Today marks eight days until Christmas. This is special time in the Liturgical Year, as indicated by the recitation of the eight “O” antiphons for the Gospel. Today’s antiphon celebrates the Wisdom of God, who came to teach us the path of knowledge.
In the pageantry that surrounds the Christmas season, it is sometimes easy to forget that the Wisdom of God came to us in the humblest of circumstances. The Gospel reading from the first chapter of Matthew recounts the genealogy of Jesus, which is peppered with several nefarious characters. In Jesus’ genealogy we find incest, harlotry, murder, and political maneuvering. Matthew makes it clear that even the conception of Jesus is cloaked in shame, for Jesus’ mother was unwed. Yes, the Magi come from the east, to see the new king, which only serves to usher in Herod’s infanticidal attack on the newborn boys in Bethlehem. Joseph, Mary, and the baby Jesus, flee for their lives into the land of Egypt to escape the grip of Herod.

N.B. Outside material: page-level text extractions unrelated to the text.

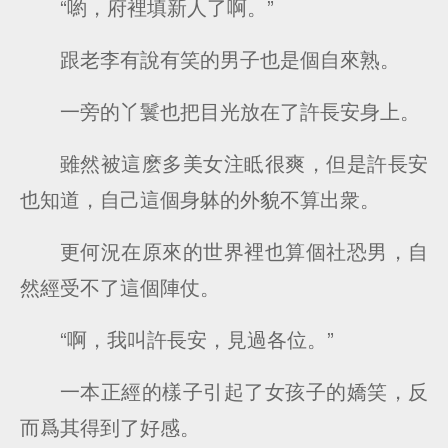
“喲，府裡填新人了啊。”
跟老李有說有笑的男子也是個自來熟。
一旁的丫鬟也把目光放在了許長安身上。
雖然被這麽多美女注眡很爽，但是許長安
也知道，自己這個身躰的外貌不算出衆。
更何況在原來的世界裡也算個社恐男，自
然經受不了這個陣仗。
“啊，我叫許長安，見過各位。”
一本正經的樣子引起了女孩子的嬌笑，反
而爲其得到了好感。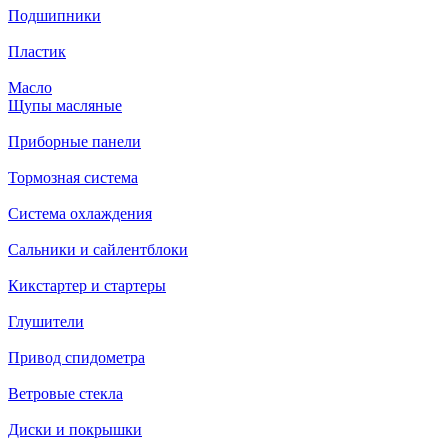
Подшипники
Пластик
Масло
Щупы масляные
Приборные панели
Тормозная система
Система охлаждения
Сальники и сайлентблоки
Кикстартер и стартеры
Глушители
Привод спидометра
Ветровые стекла
Диски и покрышки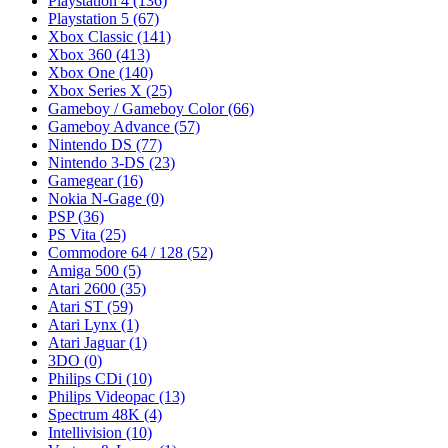
Playstation 4
(136)
Playstation 5
(67)
Xbox Classic
(141)
Xbox 360
(413)
Xbox One
(140)
Xbox Series X
(25)
Gameboy / Gameboy Color
(66)
Gameboy Advance
(57)
Nintendo DS
(77)
Nintendo 3-DS
(23)
Gamegear
(16)
Nokia N-Gage
(0)
PSP
(36)
PS Vita
(25)
Commodore 64 / 128
(52)
Amiga 500
(5)
Atari 2600
(35)
Atari ST
(59)
Atari Lynx
(1)
Atari Jaguar
(1)
3DO
(0)
Philips CDi
(10)
Philips Videopac
(13)
Spectrum 48K
(4)
Intellivision
(10)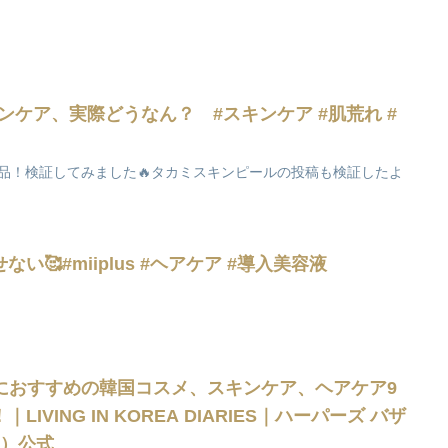
ア、実際どうなん？ #スキンケア #肌荒れ #
品！検証してみました🔥タカミスキンピールの投稿も検証したよ
🥰#miiplus #ヘアケア #導入美容液
2夏におすすめの韓国コスメ、スキンケア、ヘアケア9
IVING IN KOREA DIARIES｜ハーパーズ バザ
AR）公式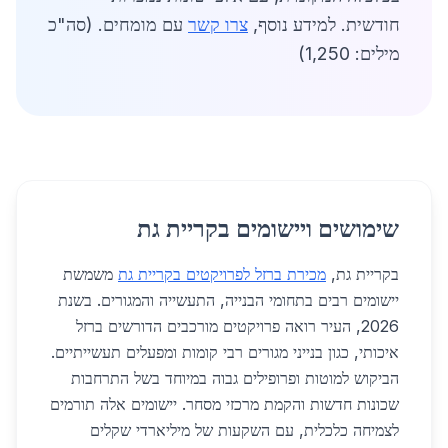
חודשית. למידע נוסף,
צרו קשר
עם מומחים. (סה"כ
מילים: 1,250)
שימושים ויישומים בקריית גת
בקריית גת,
מכירת ברזל לפרויקטים בקריית גת
משמשת
יישומים רבים בתחומי הבנייה, התעשייה והמגורים. בשנת
2026, העיר רואה פרויקטים מורכבים הדורשים ברזל
איכותי, כגון בנייני מגורים רבי קומות ומפעלים תעשייתיים.
הביקוש למוטות ופרופילים גבוה במיוחד בשל התרחבות
שכונות חדשות והקמת מרכזי מסחר. יישומים אלה תורמים
לצמיחה כלכלית, עם השקעות של מיליארדי שקלים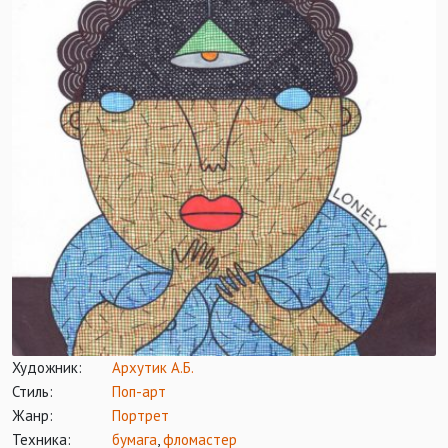
Художник:
Архутик А.Б.
Стиль:
Поп-арт
Жанр:
Портрет
Техника:
бумага
,
фломастер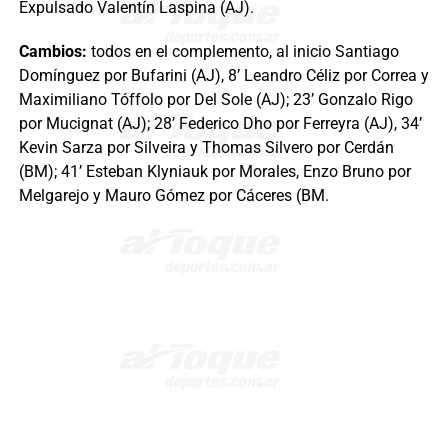
Expulsado Valentín Laspina (AJ).
Cambios:
todos en el complemento, al inicio Santiago
Domínguez por Bufarini (AJ), 8’ Leandro Céliz por Correa y
Maximiliano Tóffolo por Del Sole (AJ); 23’ Gonzalo Rigo
por Mucignat (AJ); 28’ Federico Dho por Ferreyra (AJ), 34’
Kevin Sarza por Silveira y Thomas Silvero por Cerdán
(BM); 41’ Esteban Klyniauk por Morales, Enzo Bruno por
Melgarejo y Mauro Gómez por Cáceres (BM.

Into this brokenness, the Wisdom of God is born. For Jesus to have been born into better circumstances would have been an affront to his mission to be one like us in all things but sin. In Jesus’ earthly ministry, he sought out the most broken, the rejected. He became an outcast among his own people, which ultimately led to his death. In the midst of what appears to be total defeat, the Wisdom of God is revealed. For it is by his brokenness on the cross that we are made whole; it is by his death that we are set free; and it is by his resurrection that we are brought to eternal life.
“O Wisdom of our God Most High, guiding creation with power and love; come to teach us the path of knowledge!” (Gospel antiphon for December 17).